Bank Bond Risk Rises in Europe After Dexia Shares Are Suspended
May 27, 2011, 6:15 AM EDTBy Abigail Moses
May 27 (Bloomberg) -- The cost of insuring against default on European bank debt rose after Belgium’s stock market regulator suspended trading of Dexia SA.
The Markit iTraxx Financial Index of credit-default swaps on the senior debt of 25 banks and insurers climbed 3 basis points to 160 as of 10:30 a.m. in London, the highest since March 15, according to JPMorgan Chase & Co.

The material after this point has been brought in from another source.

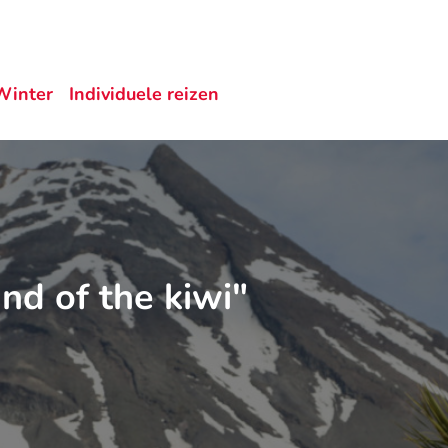
Winter
Individuele reizen
d of the kiwi"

Swaps tied to Belgian government debt were also affected, climbing 7.5 basis points to a 2 1/2-month high of 158.5, according to CMA.
Dexia, the lender to local governments that was rescued by France and Belgium in 2008, said it will hold a conference call at about noon Brussels time after the regulator halted trading without giving a reason.
The Markit iTraxx SovX Western Europe Index of 15 governments increased 2 basis points to 201.
A basis point on a credit-default swap protecting 10 million euros ($14.2 million) of debt for five years is equivalent to 1,000 euros a year. Swaps pay the buyer face value in exchange for the underlying securities or the cash equivalent should a borrower fail to adhere to its debt agreements and an increase signals a deterioration in investor perceptions of credit quality.